Nagios failing to check services
Matt Pounsett
matt.pounsett at cira.ca
Tue Sep 16 19:49:31 CEST 2003
On Tue, 16 Sep 2003, Jason Lancaster wrote:
> Matt,
> You might want to log into the nagios web interface and load up all
> services. Then sort by "Last Check" with the newest at the top. Watch it
> for a few hours and see if the checks are never getting updated (or very
> very slow) Also check the performance info button in the web interface
> for average check latency/execution time. Maybe you have a pretty hefty
> latency time?
Right this minute, the oldest 'last check' stat is about 13 minutes old.. not impressive.
Something interesting about this stat: I noted earlier that when I restarted
Nagios it updated the Last Check (and logged a successfull check!) for the SSH
and NTP services on the server I had powered off.
As for latency, nothing seriously out of whack is being reported there right
now.
Min Max Avg
Check Execution Time: <1sec 9sec 1.448sec
Check Latency: <1sec <1sec 0.000sec
Percent State Change: 0.00% 0.00% 0.00%
Active checks is a bit disconcerting..
Time Frame Checks Completed
<= 1 minute 6 (9.0%) -- not a big deal
<= 5 minutes 49 (73.1%) -- this is an issue
<= 15 minutes 62 (92.5%) -- really bugs me
<= 1 hour 67 (100.0%)
Since program start: 67 (100.0%)
There are no passive checks running... so all zero's there.
> If you are indeed hitting a bottleneck in performance, it would most
> likely be due to the core nagios.cfg options.
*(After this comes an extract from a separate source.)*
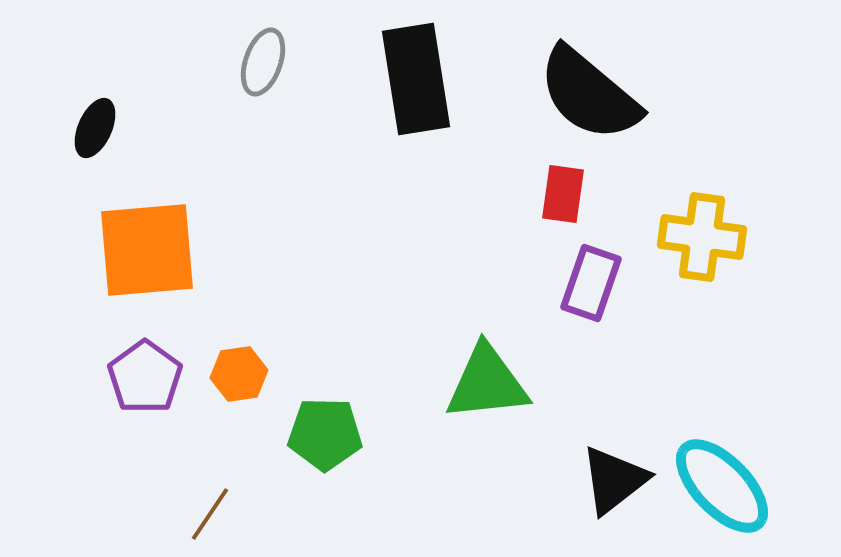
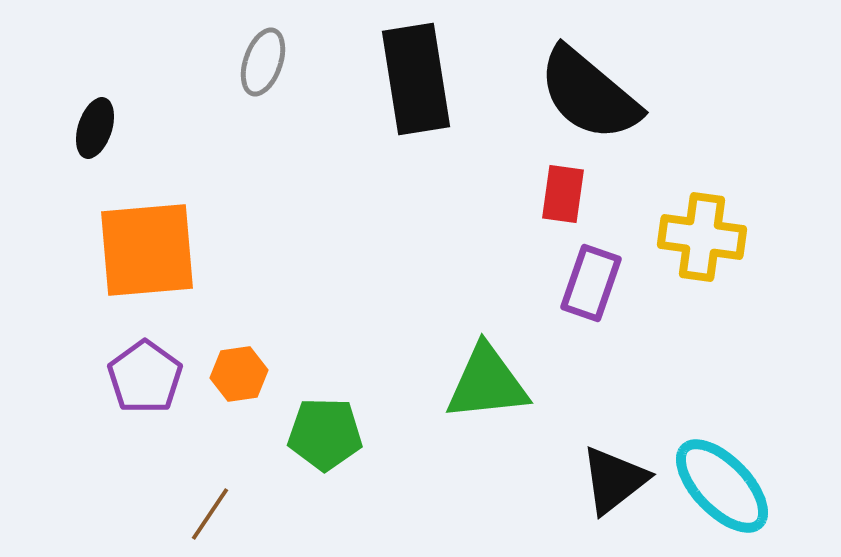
black ellipse: rotated 6 degrees counterclockwise
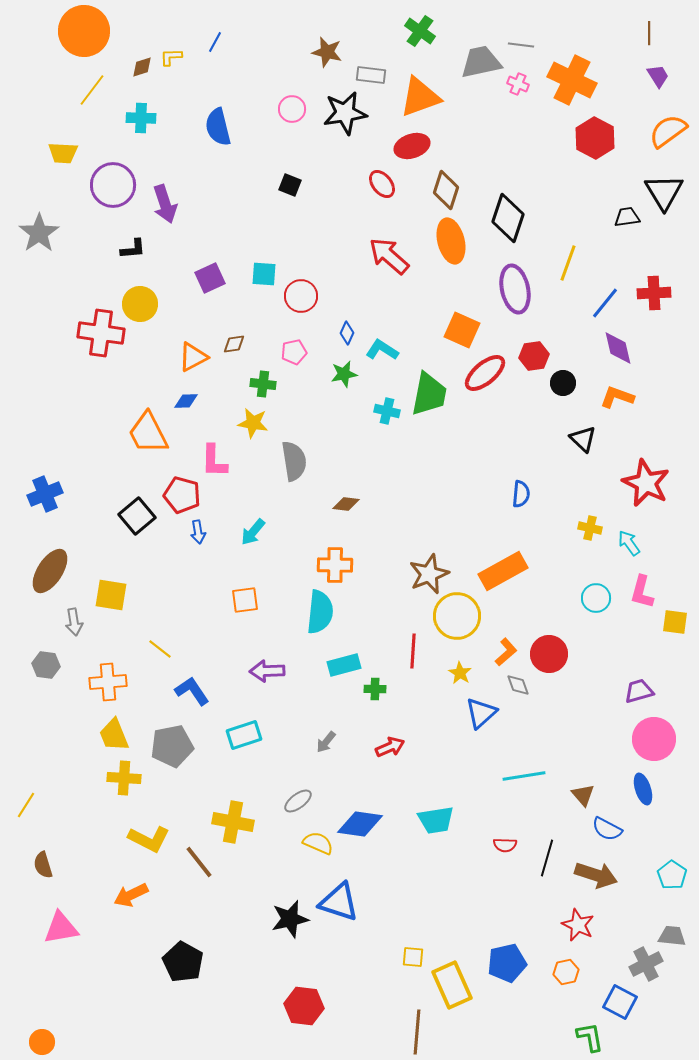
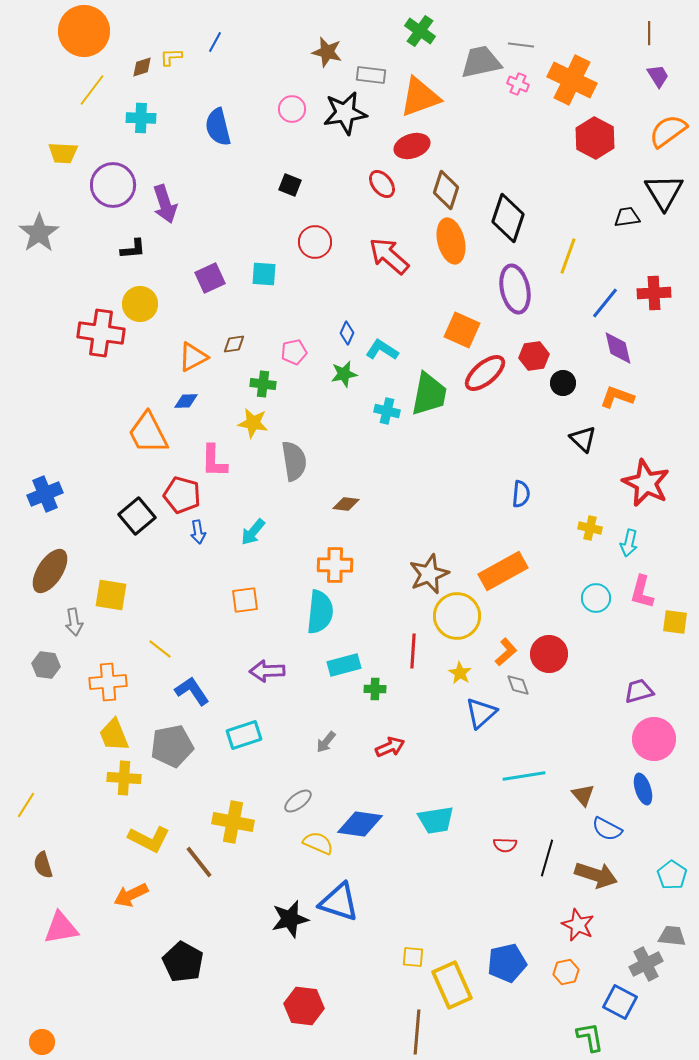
yellow line at (568, 263): moved 7 px up
red circle at (301, 296): moved 14 px right, 54 px up
cyan arrow at (629, 543): rotated 132 degrees counterclockwise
I don't see a copy of your
> config files. If you'd like, you can forward me a copy of your nagios.cfg.
I included all the apparently relevant nagios.cfg entries in my first email on
the subject.. but I'm attaching the whole file here. Hopefully someone has
some ideas.
thanks again Jason
Matt
--
Matt Pounsett CIRA - Canadian Internet Registration Authority
Technical Support Programmer 350 Sparks Street, Suite 1110
matt.pounsett at cira.ca Ottawa, Ontario, Canada
613.237.5335 ext. 231 http://www.cira.ca
-------------- next part --------------
##############################################################################
#
# NAGIOS.CFG - Sample Main Config File for Nagios
#
# Read the documentation for more information on this configuration
# file. I've provided some comments here, but things may not be so
# clear without further explanation.
#
# Last Modified: 07-04-2002
#
##############################################################################
# LOG FILE
# This is the main log file where service and host events are logged
# for historical purposes. This should be the first option specified
# in the config file!!!
log_file=/usr/local/nagios/var/nagios.log
# OBJECT CONFIGURATION FILE(S)
# This is the configuration file in which you define hosts, host
# groups, contacts, contact groups, services, etc. I guess it would
# be better called an object definition file, but for historical
# reasons it isn't. You can split object definitions into several
# different config files by using multiple cfg_file statements here.
# Nagios will read and process all the config files you define.
# This can be very useful if you want to keep command definitions
# separate from host and contact definitions...
# Plugin commands (service and host check commands)
# Arguments are likely to change between different releases of the
# plugins, so you should use the same config file provided with the
# plugin release rather than the one provided with Nagios.
#cfg_file=/usr/local/nagios/etc/checkcommands.cfg
# Misc commands (notification and event handler commands, etc)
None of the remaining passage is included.